Issue (i): Whether the licence condition requiring payment of compensation equal to excise duty on liquor not lifted and sold by the licensees was valid and enforceable.
Analysis: The U.P. Excise Act, 1910 authorised levy of excise duty or countervailing duty only on excisable articles imported, exported, transported, manufactured, cultivated, collected, or dealt with under the statutory scheme. Neither section 28 nor section 29, nor any other provision of the Act, authorised recovery of an amount described as compensation for liquor not lifted by the licensees. The challenged condition was therefore treated as a demand for excise duty on unlifted quantity, which had no statutory basis.
Conclusion: The condition was invalid and unenforceable, and the demand on this footing could not be sustained; this issue was decided in favour of the licensees.

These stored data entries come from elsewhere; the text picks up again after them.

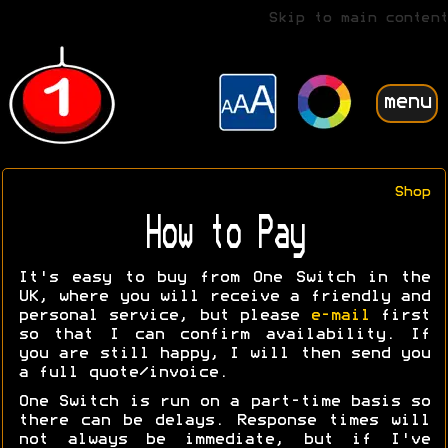
Skip to main content
menu
Shop
How to Pay
It's easy to buy from One Switch in the
UK, where you will receive a friendly and
personal service, but please
e-mail
first
so that I can confirm availability. If
you are still happy, I will then send you
a full quote/invoice.
One Switch is run on a part-time basis so
there can be delays. Response times will
not always be immediate, but if I've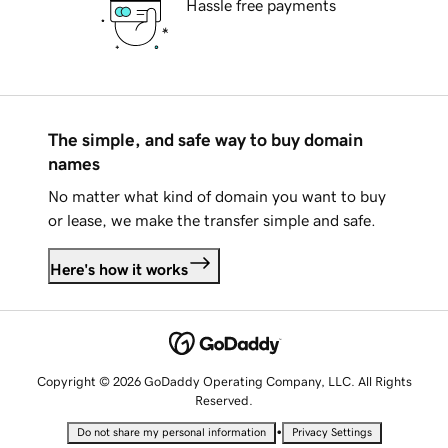
Hassle free payments
The simple, and safe way to buy domain
names
No matter what kind of domain you want to buy
or lease, we make the transfer simple and safe.
Here's how it works
Copyright © 2026 GoDaddy Operating Company, LLC. All Rights
Reserved.
•
Do not share my personal information
Privacy Settings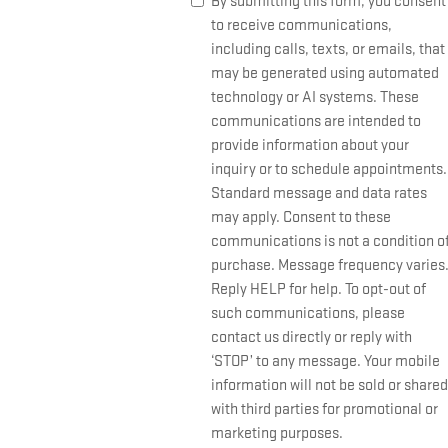
By submitting this form, you consent
to receive communications,
including calls, texts, or emails, that
may be generated using automated
technology or AI systems. These
communications are intended to
provide information about your
inquiry or to schedule appointments.
Standard message and data rates
may apply. Consent to these
communications is not a condition o
purchase. Message frequency varies
Reply HELP for help. To opt-out of
such communications, please
contact us directly or reply with
‘STOP’ to any message. Your mobile
information will not be sold or shared
with third parties for promotional or
marketing purposes.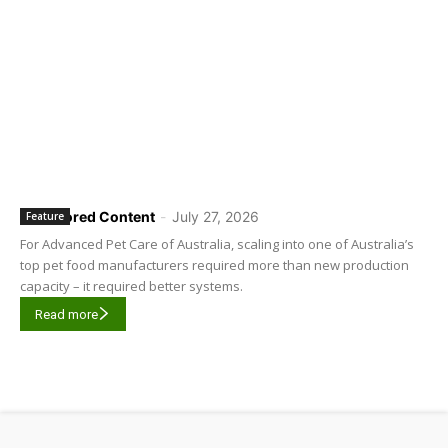
Sponsored Content
-
July 27, 2026
Feature
For Advanced Pet Care of Australia, scaling into one of Australia’s
top pet food manufacturers required more than new production
capacity – it required better systems.
Read more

Issue (ii): Whether the State was estopped from levying sales tax on retail sales of country spirit after an earlier exemption notification and assurances at the auction.
Analysis: Section 3-A and section 4 of the U.P. Sales Tax Act, 1948 empowered the State Government to impose sales tax. A prior exemption notification did not bar the State from withdrawing the exemption and imposing tax in exercise of its legislative and sovereign powers. The doctrine of estoppel does not ordinarily operate against the State in matters of legislation or governmental action, and a representation by officers at the auction could not defeat the statutory power to levy tax.
Conclusion: The sales tax demand was valid and the State was not estopped from recovering it; this issue was decided in favour of the Revenue.
Final Conclusion: The challenges to the compensation demand failed, but the objection to the sales tax demand also failed, so the appeals were disposed of with only the sales tax demand being upheld.
Ratio Decidendi: A levy or recovery can be sustained only if it is authorised by statute, and the doctrine of estoppel cannot defeat the State's exercise of legislative or sovereign taxing power.